O psiquiatra e coordenador do Ambulatório de Transtorno de Identidade de Gênero e Orientação Sexual, Alexandre Saadeh, explica que o Brasil tem uma dívida histórica com os transexuais desde o período da ditadura militar. "Era uma população que não existia, especialmente a adulta, e que não podia operar por impedimento da Justiça", afirma.
A proibição ficou marcada na época pela prisão do médico Roberto Farina, que realizou a primeira cirurgia de mudança de sexo do País em 1971. Cinco anos após o procedimento, o Ministério Público de São Paulo descobriu o caso, denunciou Farina por lesão corporal gravíssima e considerou Waldirene vítima - mesmo tendo sido operada por vontade própria.
O preconceito era justificado pelo artigo 129 do Código Penal, que dá pena de três meses a doze anos por violência contra a integridade física. No entanto, em 1997, o Conselho Federal de Medicina conseguiu aprovar a resolução nº 1.482, em que afirma que a mudança de sexo não constitui mais crime.

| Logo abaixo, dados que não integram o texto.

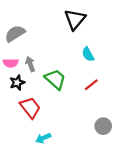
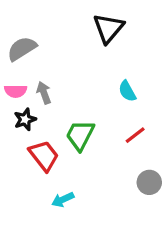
cyan semicircle: (88, 54) -> (127, 91), moved
green trapezoid: (55, 79) -> (80, 135), moved, turned -105
red line: (91, 85) -> (135, 135), moved

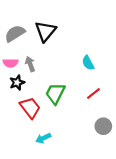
black triangle: (108, 28) -> (45, 31), moved

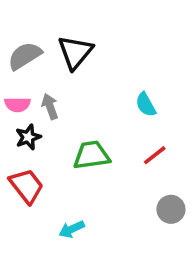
green trapezoid: (55, 93) -> (91, 155), turned 55
red trapezoid: (30, 108) -> (26, 186), moved

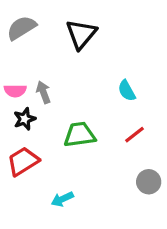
black triangle: (75, 52) -> (81, 34), moved
gray semicircle: (25, 56) -> (21, 28), moved
red trapezoid: (26, 186) -> (23, 161), turned -84

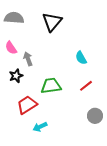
gray semicircle: (21, 28) -> (14, 18), turned 36
pink semicircle: (15, 91) -> (11, 48), moved, turned 56
red trapezoid: (23, 161) -> (27, 105), moved

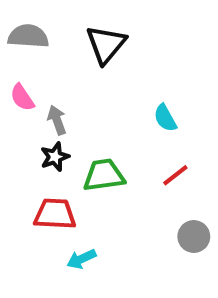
black star: (16, 76) -> (55, 157), moved
red trapezoid: (27, 105) -> (55, 214), turned 35

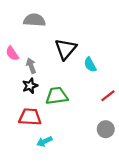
gray semicircle: (28, 36) -> (34, 20), moved
black triangle: (106, 44) -> (66, 49), moved
red line: (175, 175) -> (108, 96), moved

"Tivemos um avanço de lá para cá, mas o Brasil ainda é uma colcha de retalhos. Em São Paulo, há iniciativas interessantes para a população transexual, mas é muito difícil a montagem de ambulatórios no resto do País. Quase não existe o interesse público ou a possibilidade de trabalhar com essas pessoas", analisa Saadeh.
A mudança de paradigmas e o aumento das oportunidades faz Anita se sentir otimista com o futuro. Ela pretende operar as genitálias para ficar, fisicamente, do jeito que sempre sonhou. "Eu cansei de entregar minha vida aos outros. Quero ter uma vagina por mim e para mim. Ela não vai ser de ninguém", assegura.